*PROBLEM REQUIREMENTS:*
Skip the images and copy each record exactly as written.

Records contained in a dataset:
########
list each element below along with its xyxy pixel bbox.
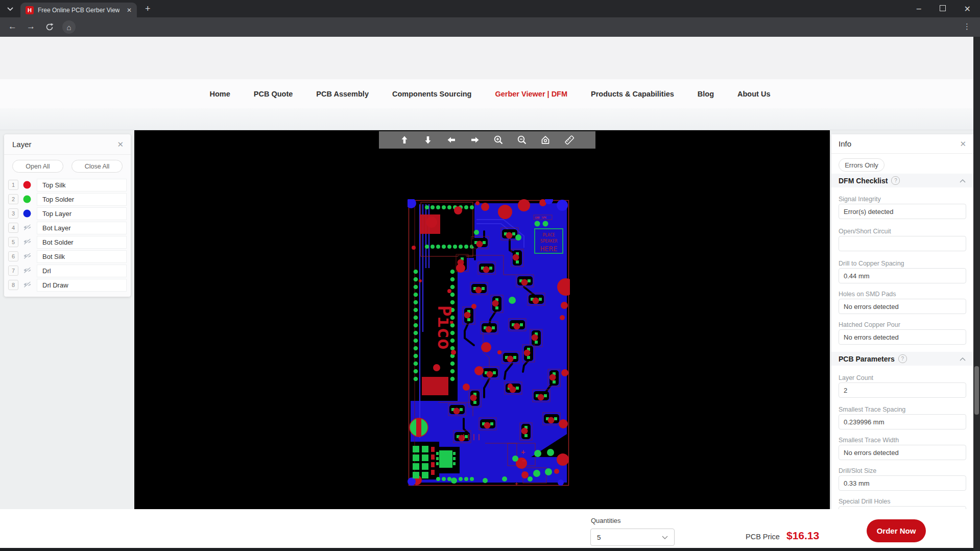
quantities-label: Quantities [591, 517, 621, 524]
field-value [839, 236, 966, 251]
layer-row[interactable]: 6 Bot Silk [4, 251, 131, 263]
zoom-out-icon[interactable] [517, 135, 527, 145]
back-button-icon[interactable]: ← [8, 22, 17, 31]
layer-row[interactable]: 3 Top Layer [4, 208, 131, 220]
main-navigation: Home PCB Quote PCB Assembly Components S… [0, 79, 980, 108]
info-panel-close-icon[interactable]: ✕ [960, 139, 966, 149]
info-panel-title: Info [839, 139, 851, 148]
layer-color-dot[interactable] [23, 209, 31, 218]
layer-panel-close-icon[interactable]: ✕ [117, 140, 124, 149]
reload-icon[interactable] [45, 22, 54, 32]
bottom-edge-strip [0, 548, 980, 551]
field-value: No errors detected [839, 299, 966, 314]
gerber-canvas[interactable]: Pico GND SPK PLACE SPEAKER HERE [134, 130, 830, 509]
tab-title: Free Online PCB Gerber Viewer [38, 7, 119, 14]
field-value: No errors detected [839, 445, 966, 460]
layer-panel: Layer ✕ Open All Close All 1 Top Silk 2 … [4, 134, 131, 297]
layer-color-dot[interactable] [23, 195, 31, 203]
viewer-subheader: Layer Back BOTTOM BEETLES.rar Upload New… [0, 108, 980, 130]
window-close-button[interactable]: ✕ [955, 4, 980, 14]
layer-row[interactable]: 4 Bot Layer [4, 222, 131, 234]
layer-row[interactable]: 8 Drl Draw [4, 279, 131, 292]
page-scrollbar[interactable] [973, 37, 980, 551]
svg-text:+: + [521, 448, 525, 456]
field-value: 2 [839, 382, 966, 398]
tab-search-chevron-icon[interactable] [6, 5, 14, 12]
pcb-price-label: PCB Price [746, 533, 780, 541]
layer-color-dot[interactable] [23, 181, 31, 189]
browser-tab[interactable]: H Free Online PCB Gerber Viewer ✕ [20, 3, 137, 17]
svg-text:−: − [522, 457, 525, 464]
eye-off-icon[interactable] [23, 252, 32, 259]
nav-about-us[interactable]: About Us [737, 90, 770, 98]
home-button-icon[interactable]: ⌂ [62, 20, 76, 34]
info-panel: Info ✕ Errors Only DFM Checklist ? Signa… [831, 134, 973, 509]
site-header: H ! NextPCB Reliable Multilayer PCB Manu… [0, 37, 980, 79]
select-chevron-icon [662, 535, 668, 540]
help-circle-icon[interactable]: ? [891, 176, 900, 185]
collapse-chevron-icon[interactable] [959, 356, 966, 362]
field-label: Signal Integrity [839, 196, 881, 203]
fit-view-home-icon[interactable] [540, 135, 551, 145]
nav-pcb-assembly[interactable]: PCB Assembly [316, 90, 369, 98]
pcb-gndspk-silk-text: GND SPK [535, 216, 547, 219]
field-label: Smallest Trace Width [839, 437, 899, 444]
nav-blog[interactable]: Blog [698, 90, 714, 98]
pcb-render[interactable]: Pico GND SPK PLACE SPEAKER HERE [408, 199, 570, 487]
nav-components-sourcing[interactable]: Components Sourcing [392, 90, 471, 98]
scrollbar-thumb[interactable] [974, 366, 979, 415]
layer-row[interactable]: 2 Top Solder [4, 194, 131, 206]
field-label: Holes on SMD Pads [839, 291, 896, 298]
eye-off-icon[interactable] [23, 238, 32, 245]
forward-button-icon[interactable]: → [27, 22, 35, 31]
collapse-chevron-icon[interactable] [959, 178, 966, 183]
field-label: Open/Short Circuit [839, 228, 891, 235]
zoom-in-icon[interactable] [493, 135, 504, 145]
window-maximize-button[interactable] [930, 4, 955, 13]
field-label: Drill to Copper Spacing [839, 260, 904, 267]
window-minimize-button[interactable]: – [907, 4, 930, 13]
pcb-speaker-text-2: SPEAKER [540, 239, 558, 244]
eye-off-icon[interactable] [23, 224, 32, 231]
field-value: 0.239996 mm [839, 414, 966, 429]
close-all-button[interactable]: Close All [71, 160, 123, 173]
field-label: Drill/Slot Size [839, 467, 876, 474]
pcb-speaker-text-1: PLACE [542, 233, 555, 237]
measure-ruler-icon[interactable] [564, 134, 575, 146]
field-value: 0.44 mm [839, 268, 966, 283]
help-circle-icon[interactable]: ? [898, 354, 907, 363]
nav-pcb-quote[interactable]: PCB Quote [254, 90, 293, 98]
new-tab-button[interactable]: + [145, 4, 151, 13]
order-now-button[interactable]: Order Now [867, 519, 926, 542]
pcb-speaker-text-3: HERE [540, 245, 558, 253]
pan-down-icon[interactable] [423, 135, 433, 145]
pan-up-icon[interactable] [399, 135, 410, 145]
layer-row[interactable]: 7 Drl [4, 265, 131, 277]
pan-right-icon[interactable] [470, 135, 480, 145]
layer-panel-title: Layer [12, 140, 32, 149]
nav-products-capabilities[interactable]: Products & Capabilities [591, 90, 674, 98]
layer-row[interactable]: 5 Bot Solder [4, 236, 131, 249]
section-header-pcb-parameters[interactable]: PCB Parameters ? [831, 352, 973, 366]
section-header-dfm-checklist[interactable]: DFM Checklist ? [831, 174, 973, 187]
errors-only-toggle[interactable]: Errors Only [839, 158, 885, 172]
viewer-toolbar [379, 131, 595, 149]
pcb-price-value: $16.13 [786, 530, 819, 542]
tab-close-icon[interactable]: ✕ [127, 7, 132, 14]
nav-gerber-viewer[interactable]: Gerber Viewer | DFM [495, 90, 567, 98]
field-value: No errors detected [839, 329, 966, 345]
pcb-pico-silk-text: Pico [434, 305, 455, 350]
pan-left-icon[interactable] [446, 135, 457, 145]
field-label: Smallest Trace Spacing [839, 406, 905, 413]
svg-text:+: + [515, 481, 518, 487]
field-label: Special Drill Holes [839, 498, 890, 505]
quantity-select[interactable]: 5 [590, 529, 675, 546]
eye-off-icon[interactable] [23, 281, 32, 288]
field-label: Layer Count [839, 374, 873, 381]
eye-off-icon[interactable] [23, 267, 32, 274]
browser-menu-icon[interactable]: ⋮ [963, 22, 971, 30]
nav-home[interactable]: Home [210, 90, 230, 98]
open-all-button[interactable]: Open All [12, 160, 63, 173]
layer-row[interactable]: 1 Top Silk [4, 179, 131, 191]
field-value: 0.33 mm [839, 475, 966, 491]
########
*OUTPUT OF THE TASK:*
list each element below along with its xyxy pixel bbox.
quantities-label: Quantities [591, 517, 621, 524]
field-value [839, 236, 966, 251]
layer-row[interactable]: 6 Bot Silk [4, 251, 131, 263]
zoom-out-icon[interactable] [517, 135, 527, 145]
back-button-icon[interactable]: ← [8, 22, 17, 31]
layer-row[interactable]: 3 Top Layer [4, 208, 131, 220]
main-navigation: Home PCB Quote PCB Assembly Components S… [0, 79, 980, 108]
info-panel-close-icon[interactable]: ✕ [960, 139, 966, 149]
info-panel-title: Info [839, 139, 851, 148]
layer-color-dot[interactable] [23, 209, 31, 218]
layer-panel-close-icon[interactable]: ✕ [117, 140, 124, 149]
reload-icon[interactable] [45, 22, 54, 32]
bottom-edge-strip [0, 548, 980, 551]
field-value: No errors detected [839, 299, 966, 314]
gerber-canvas[interactable]: Pico GND SPK PLACE SPEAKER HERE [134, 130, 830, 509]
tab-title: Free Online PCB Gerber Viewer [38, 7, 119, 14]
field-value: No errors detected [839, 445, 966, 460]
layer-panel: Layer ✕ Open All Close All 1 Top Silk 2 … [4, 134, 131, 297]
layer-color-dot[interactable] [23, 195, 31, 203]
viewer-subheader: Layer Back BOTTOM BEETLES.rar Upload New… [0, 108, 980, 130]
window-close-button[interactable]: ✕ [955, 4, 980, 14]
layer-row[interactable]: 4 Bot Layer [4, 222, 131, 234]
layer-row[interactable]: 8 Drl Draw [4, 279, 131, 292]
page-scrollbar[interactable] [973, 37, 980, 551]
svg-text:+: + [521, 448, 525, 456]
field-value: 2 [839, 382, 966, 398]
tab-search-chevron-icon[interactable] [6, 5, 14, 12]
pcb-price-label: PCB Price [746, 533, 780, 541]
layer-color-dot[interactable] [23, 181, 31, 189]
browser-tab[interactable]: H Free Online PCB Gerber Viewer ✕ [20, 3, 137, 17]
svg-text:−: − [522, 457, 525, 464]
eye-off-icon[interactable] [23, 252, 32, 259]
nav-about-us[interactable]: About Us [737, 90, 770, 98]
home-button-icon[interactable]: ⌂ [62, 20, 76, 34]
info-panel: Info ✕ Errors Only DFM Checklist ? Signa… [831, 134, 973, 509]
site-header: H ! NextPCB Reliable Multilayer PCB Manu… [0, 37, 980, 79]
select-chevron-icon [662, 535, 668, 540]
help-circle-icon[interactable]: ? [891, 176, 900, 185]
collapse-chevron-icon[interactable] [959, 356, 966, 362]
field-label: Signal Integrity [839, 196, 881, 203]
fit-view-home-icon[interactable] [540, 135, 551, 145]
nav-pcb-assembly[interactable]: PCB Assembly [316, 90, 369, 98]
pcb-gndspk-silk-text: GND SPK [535, 216, 547, 219]
field-label: Smallest Trace Width [839, 437, 899, 444]
nav-blog[interactable]: Blog [698, 90, 714, 98]
pcb-render[interactable]: Pico GND SPK PLACE SPEAKER HERE [408, 199, 570, 487]
nav-components-sourcing[interactable]: Components Sourcing [392, 90, 471, 98]
scrollbar-thumb[interactable] [974, 366, 979, 415]
layer-row[interactable]: 2 Top Solder [4, 194, 131, 206]
field-label: Holes on SMD Pads [839, 291, 896, 298]
eye-off-icon[interactable] [23, 238, 32, 245]
forward-button-icon[interactable]: → [27, 22, 35, 31]
collapse-chevron-icon[interactable] [959, 178, 966, 183]
field-label: Open/Short Circuit [839, 228, 891, 235]
zoom-in-icon[interactable] [493, 135, 504, 145]
window-maximize-button[interactable] [930, 4, 955, 13]
field-label: Drill to Copper Spacing [839, 260, 904, 267]
window-minimize-button[interactable]: – [907, 4, 930, 13]
pcb-speaker-text-2: SPEAKER [540, 239, 558, 244]
eye-off-icon[interactable] [23, 224, 32, 231]
field-value: 0.239996 mm [839, 414, 966, 429]
close-all-button[interactable]: Close All [71, 160, 123, 173]
field-label: Drill/Slot Size [839, 467, 876, 474]
pcb-speaker-text-1: PLACE [542, 233, 555, 237]
measure-ruler-icon[interactable] [564, 134, 575, 146]
field-value: 0.44 mm [839, 268, 966, 283]
help-circle-icon[interactable]: ? [898, 354, 907, 363]
nav-pcb-quote[interactable]: PCB Quote [254, 90, 293, 98]
new-tab-button[interactable]: + [145, 4, 151, 13]
order-now-button[interactable]: Order Now [867, 519, 926, 542]
pcb-speaker-text-3: HERE [540, 245, 558, 253]
pan-down-icon[interactable] [423, 135, 433, 145]
pan-up-icon[interactable] [399, 135, 410, 145]
layer-row[interactable]: 7 Drl [4, 265, 131, 277]
pan-right-icon[interactable] [470, 135, 480, 145]
layer-panel-title: Layer [12, 140, 32, 149]
nav-products-capabilities[interactable]: Products & Capabilities [591, 90, 674, 98]
layer-row[interactable]: 5 Bot Solder [4, 236, 131, 249]
section-header-pcb-parameters[interactable]: PCB Parameters ? [831, 352, 973, 366]
section-header-dfm-checklist[interactable]: DFM Checklist ? [831, 174, 973, 187]
errors-only-toggle[interactable]: Errors Only [839, 158, 885, 172]
viewer-toolbar [379, 131, 595, 149]
pcb-price-value: $16.13 [786, 530, 819, 542]
tab-close-icon[interactable]: ✕ [127, 7, 132, 14]
nav-gerber-viewer[interactable]: Gerber Viewer | DFM [495, 90, 567, 98]
field-value: No errors detected [839, 329, 966, 345]
pcb-pico-silk-text: Pico [434, 305, 455, 350]
pan-left-icon[interactable] [446, 135, 457, 145]
field-label: Smallest Trace Spacing [839, 406, 905, 413]
svg-text:+: + [515, 481, 518, 487]
field-label: Special Drill Holes [839, 498, 890, 505]
quantity-select[interactable]: 5 [590, 529, 675, 546]
eye-off-icon[interactable] [23, 281, 32, 288]
field-label: Layer Count [839, 374, 873, 381]
eye-off-icon[interactable] [23, 267, 32, 274]
browser-menu-icon[interactable]: ⋮ [963, 22, 971, 30]
nav-home[interactable]: Home [210, 90, 230, 98]
open-all-button[interactable]: Open All [12, 160, 63, 173]
layer-row[interactable]: 1 Top Silk [4, 179, 131, 191]
field-value: 0.33 mm [839, 475, 966, 491]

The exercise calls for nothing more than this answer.